Nicotine is an Immunosuppressant: Implications for Women's Health and Disease

Abstract

A plethora of evidence supports that nicotine, the primary alkaloid in tobacco products that is generally accepted for maintaining use, is immunoregulatory and may function as an immunosuppressant. Women have unique experiences with use of nicotine-containing products and also undergo significant reproductive transitions throughout their lifespan which may be impacted by nicotine use. Within the extant literature, there is conflicting evidence that nicotine may confer beneficial health effects in specific disease states (e.g., in ulcerative colitis). Use prevalence of nicotine-containing products is exceptionally high in individuals presenting with some comorbid disease states that impact immune system health and can be a risk factor for the development of diseases which disproportionately impact women; however, the mechanisms underlying these relationships are largely unclear. Further, little is known regarding the impacts of nicotine's immunosuppressive effects on women's health during the menopausal transition, which is arguably an inflammatory event characterized by a pro-inflammatory peri-menopause period. Given that post-menopausal women are at a higher risk than men for the development of neurodegenerative diseases such as Alzheimer's disease and are also more vulnerable to negative health effects associated with diseases such as HIV-1 infection, it is important to understand how use of nicotine-containing products may impact the immune milieu in women. In this review, we define instances in which nicotine use confers immunosuppressive, anti-inflammatory, or pro-inflammatory effects in the context of comorbid disease states, and focus on how nicotine impacts neuroimmune signaling to maintain use. We posit that regardless of potential health benefits, nicotine use cessation should be a priority in the clinical care of women. The synthesis of this review demonstrates the importance of systematically defining the relationships between volitional nicotine use, immune system function, and comorbid disease states in women to better understand how nicotine impacts women's health and disease.

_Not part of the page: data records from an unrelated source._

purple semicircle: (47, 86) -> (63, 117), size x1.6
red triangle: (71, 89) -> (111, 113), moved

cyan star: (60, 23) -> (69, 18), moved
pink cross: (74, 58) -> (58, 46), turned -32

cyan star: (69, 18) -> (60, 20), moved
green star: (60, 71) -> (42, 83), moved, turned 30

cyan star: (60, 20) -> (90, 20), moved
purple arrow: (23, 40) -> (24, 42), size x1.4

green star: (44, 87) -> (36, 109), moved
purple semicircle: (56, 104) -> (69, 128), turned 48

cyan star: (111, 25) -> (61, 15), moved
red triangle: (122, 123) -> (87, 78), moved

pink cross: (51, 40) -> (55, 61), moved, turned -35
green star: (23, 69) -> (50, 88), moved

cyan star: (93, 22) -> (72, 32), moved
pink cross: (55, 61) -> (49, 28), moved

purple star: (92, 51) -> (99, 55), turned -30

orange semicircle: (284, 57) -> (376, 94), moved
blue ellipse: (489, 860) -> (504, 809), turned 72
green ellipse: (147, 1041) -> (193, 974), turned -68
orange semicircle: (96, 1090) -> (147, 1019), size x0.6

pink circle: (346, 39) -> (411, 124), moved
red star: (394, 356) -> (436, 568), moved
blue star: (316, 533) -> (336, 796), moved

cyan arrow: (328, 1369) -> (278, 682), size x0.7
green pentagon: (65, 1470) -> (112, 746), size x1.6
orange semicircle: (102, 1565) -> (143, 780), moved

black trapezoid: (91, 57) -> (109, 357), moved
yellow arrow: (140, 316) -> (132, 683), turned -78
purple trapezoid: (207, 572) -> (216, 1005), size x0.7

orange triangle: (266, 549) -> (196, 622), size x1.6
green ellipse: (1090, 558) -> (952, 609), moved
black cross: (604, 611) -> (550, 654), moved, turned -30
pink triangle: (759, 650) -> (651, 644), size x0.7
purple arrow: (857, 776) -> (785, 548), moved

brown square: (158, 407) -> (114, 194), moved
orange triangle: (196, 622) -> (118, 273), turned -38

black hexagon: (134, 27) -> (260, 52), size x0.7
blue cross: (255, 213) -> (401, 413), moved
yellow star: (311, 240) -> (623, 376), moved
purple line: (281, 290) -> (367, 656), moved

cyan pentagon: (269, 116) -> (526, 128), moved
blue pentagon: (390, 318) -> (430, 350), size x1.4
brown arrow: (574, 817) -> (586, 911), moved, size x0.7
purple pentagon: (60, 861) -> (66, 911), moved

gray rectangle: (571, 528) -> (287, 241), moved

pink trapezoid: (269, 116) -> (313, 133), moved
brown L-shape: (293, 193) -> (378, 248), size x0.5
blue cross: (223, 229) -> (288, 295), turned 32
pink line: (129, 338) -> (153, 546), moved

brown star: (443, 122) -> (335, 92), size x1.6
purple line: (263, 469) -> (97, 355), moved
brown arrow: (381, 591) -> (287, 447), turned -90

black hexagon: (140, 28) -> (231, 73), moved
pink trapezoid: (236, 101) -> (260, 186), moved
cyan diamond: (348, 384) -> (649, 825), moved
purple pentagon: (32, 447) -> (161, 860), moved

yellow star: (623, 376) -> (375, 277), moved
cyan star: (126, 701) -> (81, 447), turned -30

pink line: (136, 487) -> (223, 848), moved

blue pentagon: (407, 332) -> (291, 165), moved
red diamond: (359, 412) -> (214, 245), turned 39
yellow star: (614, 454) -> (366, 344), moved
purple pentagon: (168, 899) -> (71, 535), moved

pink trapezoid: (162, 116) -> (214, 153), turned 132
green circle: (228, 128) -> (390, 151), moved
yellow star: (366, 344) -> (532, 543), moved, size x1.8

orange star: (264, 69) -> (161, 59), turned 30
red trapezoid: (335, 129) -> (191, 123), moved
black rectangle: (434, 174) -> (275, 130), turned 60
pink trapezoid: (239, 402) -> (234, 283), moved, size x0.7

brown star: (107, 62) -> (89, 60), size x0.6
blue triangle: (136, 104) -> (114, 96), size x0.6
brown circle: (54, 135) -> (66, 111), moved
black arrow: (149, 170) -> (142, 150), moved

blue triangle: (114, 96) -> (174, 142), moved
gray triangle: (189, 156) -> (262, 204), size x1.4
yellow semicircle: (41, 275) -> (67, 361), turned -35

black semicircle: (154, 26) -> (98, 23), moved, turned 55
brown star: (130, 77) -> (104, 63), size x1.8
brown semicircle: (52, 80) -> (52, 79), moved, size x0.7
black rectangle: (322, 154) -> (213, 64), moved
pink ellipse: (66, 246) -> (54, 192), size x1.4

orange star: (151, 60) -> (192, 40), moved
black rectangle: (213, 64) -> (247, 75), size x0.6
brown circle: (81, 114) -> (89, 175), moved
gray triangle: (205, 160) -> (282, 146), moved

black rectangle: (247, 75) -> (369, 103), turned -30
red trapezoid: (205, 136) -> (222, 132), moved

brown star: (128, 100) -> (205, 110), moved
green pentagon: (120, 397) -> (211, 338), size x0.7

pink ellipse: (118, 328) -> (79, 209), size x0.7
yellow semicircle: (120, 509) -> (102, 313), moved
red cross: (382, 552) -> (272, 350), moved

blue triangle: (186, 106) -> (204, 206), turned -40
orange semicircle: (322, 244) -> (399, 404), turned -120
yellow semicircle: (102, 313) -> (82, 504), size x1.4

Keywords: Addiction; Disease; Immunosuppression; Nicotine; women's health.

Fig. 1.. Dysregulations in the Nucleus Accumbens Pentapartite Synapse After Chronic Nicotine Use.

(A) Under homeostatic conditions, normal glutamate signaling from glutamatergic afferents including from the prelimbic (PL) cortex to GABAergic nucleus accumbens core (NAcore) medium spiny neurons (MSNs) is regulated by surveilling microglia, which are able to orient and respond to neuronal signals. Astrocytic end feet ensheathe synapses and glutamate transporter-1 (GLT-1) expression is located at the synapse to remove the majority of extracellular glutamate from the synapse. Cytokines (including tumor necrosis factor alpha, or TNF-α) are a primary way in which neurons, microglia, and astrocytes communicate and they regulate transcription of various glutamate proteins including GLT-1. Metabotropic glutamate receptor 2/3 (mGluR2/3) function as auto receptors to regulate glutamate release on the presynaptic terminals. (B) Following chronic nicotine use, nicotine binds to nicotinic acetylcholine receptors (nAChRs) located on presynaptic glutamate terminals and on microglia. Enhanced glutamate release occurs, leading to overflow of glutamate into the extra synaptic space. Astrocytic end feet retract from synapses, and GLT-1 is downregulated leading to potential excitotoxicity. Neurons send a “help me” signal to microglia via cleavage of membrane-associated fractalkine (mFKN) into the soluble isoform (sFKN), resulting in binding of sFKN to CX3CR1 receptors located on microglia. Activation of CX3CR1 results in release of adenosine and its subsequent activation of adenosine 2 A receptors (A2ARs), which activate the nuclear factor-kappa B (NF-ĸB) pathway and potentially leads to upregulation of GLT-1 during nicotine seeking under withdrawal conditions. Due to nicotine’s immunosuppressive effects, microglia are unable to respond to this signal, and are stuck in a homeostatic state whereby they cannot orient towards neurons or release cytokines. Under withdrawal conditions in which nicotine is not on board, TNF-α is cleaved and secreted from microglia where it then binds to TNFR on astrocytes, activating the NF-ĸB pathway and leading to suppression of GLT-1 and cytokine gene transcription. ECM = extracellular matrix. Figure was created using BioRender.